Updated 4 October 2022

Dr Deedar Singh Bhomra GP also known as Aylesbury Surgery is located in Kingstanding in Birmingham. The registered address for the practice is at:

Aylesbury Surgery

Warren Farm Road

Kingstanding

Birmingham

West Midlands

B44 0DX

The provider is registered with CQC to deliver the Regulated Activities; diagnostic and screening procedures, family planning, maternity and midwifery services, surgical procedures and treatment of disease, disorder or injury.

The practice is situated within the NHS Birmingham and Solihull Integrated Care Board (ICB) Integrated Care System (ICS) and provides services to patients under the terms of a general medical services (GMS) contract. This is a contract between general practices as independent contractors and NHS England to provide general medical services to its patient population of approximately 2,856.

The practice is part of a wider network of GP practices called GOSK (Great Barr, Oscott, Stockland Green & Kingstanding) PCN. The PCN is owned and run by local primary care clinicians working together to improve health and wellbeing.

Information published by Public Health England shows that deprivation within the practice population group is in the lowest decile (one of 10). The lower the decile, the more deprived the practice population is relative to others. According to the latest available data, the ethnic make-up of the practice area is 82% White, 6% Asian, 7.4% Black, 4.2% Mixed, and 0.4% Other. The age distribution of the practice population is mainly made up of working age. There is a similar number of male patients and female patients registered at the practice.
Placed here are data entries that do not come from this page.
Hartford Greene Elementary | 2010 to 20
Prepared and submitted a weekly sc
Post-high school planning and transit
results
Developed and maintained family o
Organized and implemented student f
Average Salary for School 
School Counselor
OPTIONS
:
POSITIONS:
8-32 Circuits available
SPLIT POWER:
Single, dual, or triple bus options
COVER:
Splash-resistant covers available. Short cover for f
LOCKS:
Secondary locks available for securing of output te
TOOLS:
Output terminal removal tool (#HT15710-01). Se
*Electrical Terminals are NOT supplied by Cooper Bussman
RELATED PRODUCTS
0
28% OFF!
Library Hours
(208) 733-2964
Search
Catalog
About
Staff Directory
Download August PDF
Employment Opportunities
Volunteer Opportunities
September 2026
The provider is a single handed GP practice who registered with the CQC in December 2016. The practice clinical team consists of a principle GP (male) and a salaried GP (female). The clinical team also includes a nurse practitioner and a practice nurse. The practice has the support of a clinical pharmacist and paramedic through the primary care network. The clinical staff are supported by a practice manager, and administration and reception staff. Staff are employed either full or part time hours to meet the needs of patients. The practice is also a training practice providing placements for GP registrars on a six month rotational basis. (GP registrars are qualified doctors training to specialise in General Practice).
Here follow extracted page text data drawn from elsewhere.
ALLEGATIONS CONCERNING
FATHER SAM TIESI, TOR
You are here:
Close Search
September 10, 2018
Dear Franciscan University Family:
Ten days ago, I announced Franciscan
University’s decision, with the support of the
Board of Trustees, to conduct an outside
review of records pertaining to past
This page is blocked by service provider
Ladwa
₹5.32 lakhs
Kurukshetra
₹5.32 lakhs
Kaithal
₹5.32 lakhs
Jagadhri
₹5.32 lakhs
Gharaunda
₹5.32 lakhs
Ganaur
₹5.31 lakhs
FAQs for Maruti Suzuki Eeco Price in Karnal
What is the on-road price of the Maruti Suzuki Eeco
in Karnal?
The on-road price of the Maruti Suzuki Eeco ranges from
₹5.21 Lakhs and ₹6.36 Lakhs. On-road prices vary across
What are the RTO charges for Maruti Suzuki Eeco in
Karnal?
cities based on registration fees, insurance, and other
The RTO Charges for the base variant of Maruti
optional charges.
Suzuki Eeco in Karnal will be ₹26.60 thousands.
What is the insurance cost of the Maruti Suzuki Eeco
The practice is open between 8am and 6.30pm Monday, Tuesday and Friday. Wednesday’s opening hours are 8.30am to 1.30pm and 8.30pm to 7.30pm on Thursday. Extended hours access is provided at the practice on Thursday when the practice is open until 7.30pm. When the practice is closed on Wednesday afternoons from 1.30pm and between 12.30pm and 4.30pm Mondays, Tuesdays and Fridays calls are diverted to the principal GP. The practice does not provide an out-of-hours service to its patients but has alternative local arrangements for patients to be seen when the practice is closed. Extended access is also provided locally through local hub arrangements, where late evening and weekend appointments are available. Out of hours services are provided by NHS 111.

Overall inspection

Good

Updated 4 October 2022

We carried out an announced comprehensive inspection at Dr Deedar Singh Bhomra on 4 August 2022. The practice is rated as good overall.

Safe – Good

Effective – Good

Caring – Good

Responsive – Good

Well-led – Good

We carried out an announced follow up inspection at Dr Deedar Singh Bhomra (also known as Aylesbury Surgery) in April 2018 where the practice continued to be rated as requires improvement for providing safe services and breaches of regulations were identified. As a result, we issued requirement notices as legal requirements were not being met and asked the provider to send us a report that says what actions they were going to take to meet legal requirements.
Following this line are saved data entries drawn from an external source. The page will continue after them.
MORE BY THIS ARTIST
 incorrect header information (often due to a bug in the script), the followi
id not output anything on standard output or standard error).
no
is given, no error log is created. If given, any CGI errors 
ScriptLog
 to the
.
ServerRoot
We undertook a further follow up inspection in December 2018 to check whether the provider had taken action to meet the legal requirement’s’ as set out in the requirement notices. We found that the provider had taken appropriate action to meet the legal requirements and was rated good in all areas. The full reports for previous inspections can be found by selecting the ‘all reports’ link for Dr Deedar Singh Bhomra on our website at www.cqc.org.uk

Why we carried out this inspection:

We undertook this inspection on 4 August 2022 as part of a random selection of services rated Good and Outstanding to test the reliability of our new monitoring approach.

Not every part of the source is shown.